TASK DETAILS => Provide only the number of lines in the records where "next" appears.

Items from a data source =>
**********

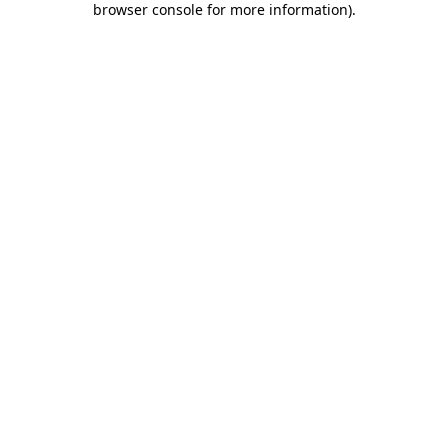
browser console for more information)
.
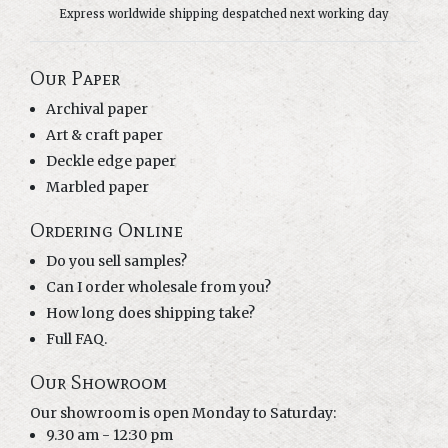
Express worldwide shipping despatched next working day
Our Paper
Archival paper
Art & craft paper
Deckle edge paper
Marbled paper
Ordering Online
Do you sell samples?
Can I order wholesale from you?
How long does shipping take?
Full FAQ.
Our Showroom
Our showroom is open Monday to Saturday:
9.30 am - 12:30 pm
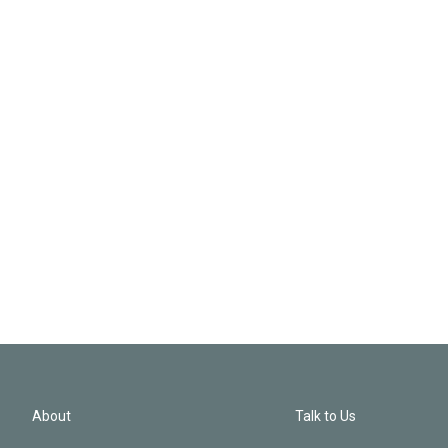
About
Talk to Us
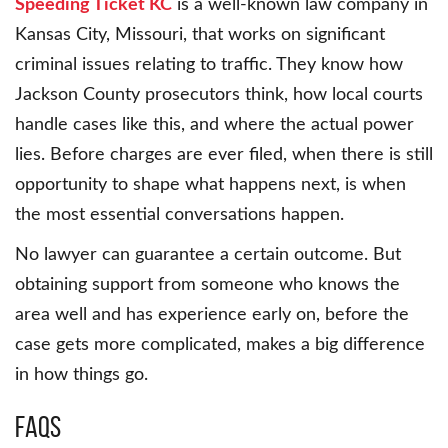
Speeding Ticket KC
is a well-known law company in
Kansas City, Missouri, that works on significant
criminal issues relating to traffic. They know how
Jackson County prosecutors think, how local courts
handle cases like this, and where the actual power
lies. Before charges are ever filed, when there is still
opportunity to shape what happens next, is when
the most essential conversations happen.
No lawyer can guarantee a certain outcome. But
obtaining support from someone who knows the
area well and has experience early on, before the
case gets more complicated, makes a big difference
in how things go.
FAQs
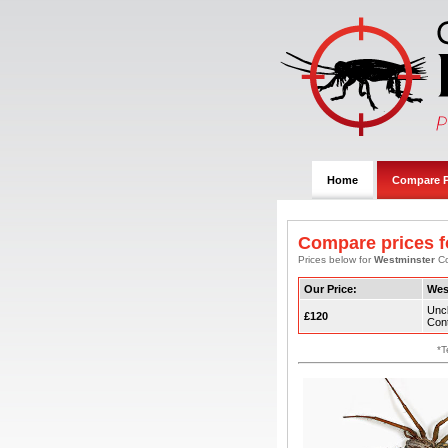
Home
Compare P
Compare prices f
Prices below for
Westminster
Co
Our Price:
Wes
Uncl
£120
Cont
*T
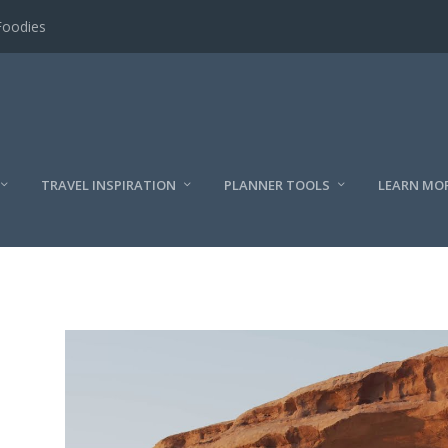
Foodies
TRAVEL INSPIRATION
PLANNER TOOLS
LEARN MO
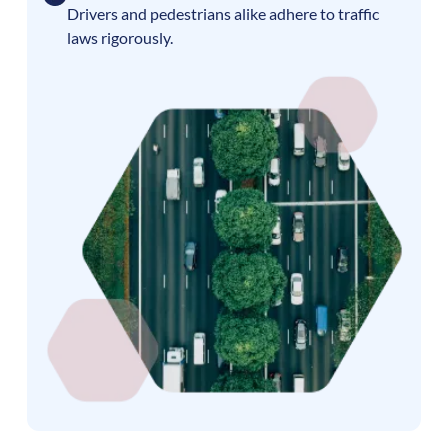
Drivers and pedestrians alike adhere to traffic
laws rigorously.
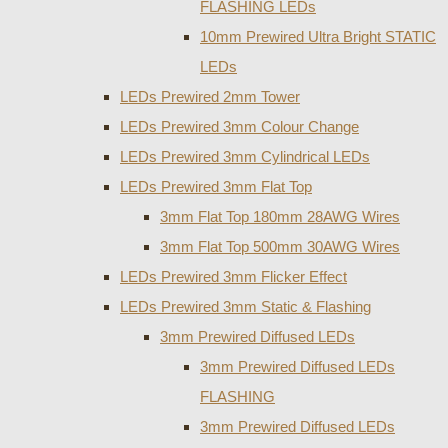
FLASHING LEDs
10mm Prewired Ultra Bright STATIC
LEDs
LEDs Prewired 2mm Tower
LEDs Prewired 3mm Colour Change
LEDs Prewired 3mm Cylindrical LEDs
LEDs Prewired 3mm Flat Top
3mm Flat Top 180mm 28AWG Wires
3mm Flat Top 500mm 30AWG Wires
LEDs Prewired 3mm Flicker Effect
LEDs Prewired 3mm Static & Flashing
3mm Prewired Diffused LEDs
3mm Prewired Diffused LEDs
FLASHING
3mm Prewired Diffused LEDs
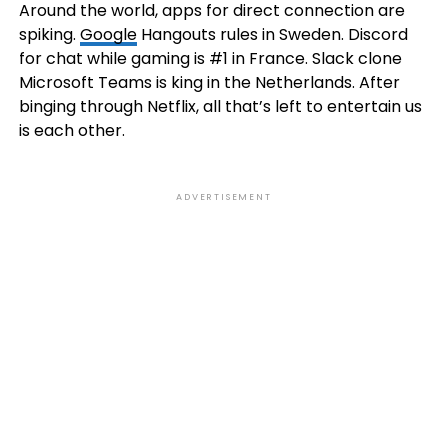
Around the world, apps for direct connection are
spiking.
Google
Hangouts rules in Sweden. Discord
for chat while gaming is #1 in France. Slack clone
Microsoft Teams is king in the Netherlands. After
binging through Netflix, all that’s left to entertain us
is each other.
ADVERTISEMENT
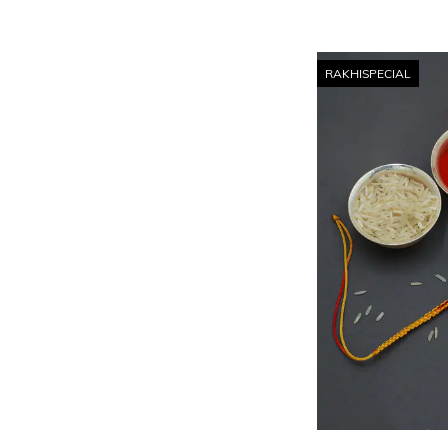
RAKHISPECIAL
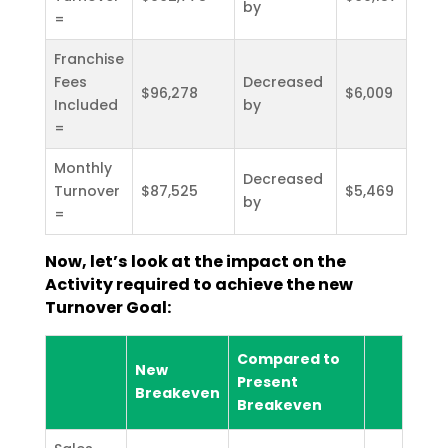
by
=
Franchise
Fees
Decreased
$96,278
$6,009
Included
by
=
Monthly
Decreased
Turnover
$87,525
$5,469
by
=
Now, let’s look at the impact on the
Activity required to achieve the new
Turnover Goal:
Compared to
New
Present
Breakeven
Breakeven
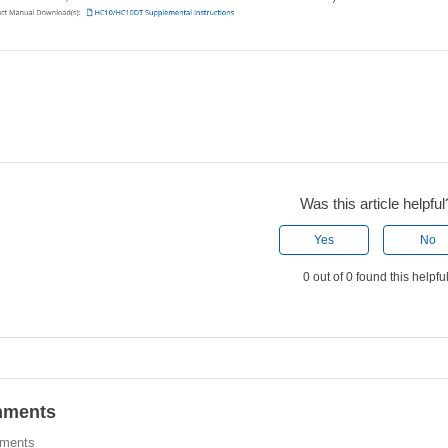
Was this article helpful
Yes
No
0 out of 0 found this helpfu
ments
ments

**********

ANSWER FOR THE TASK => 2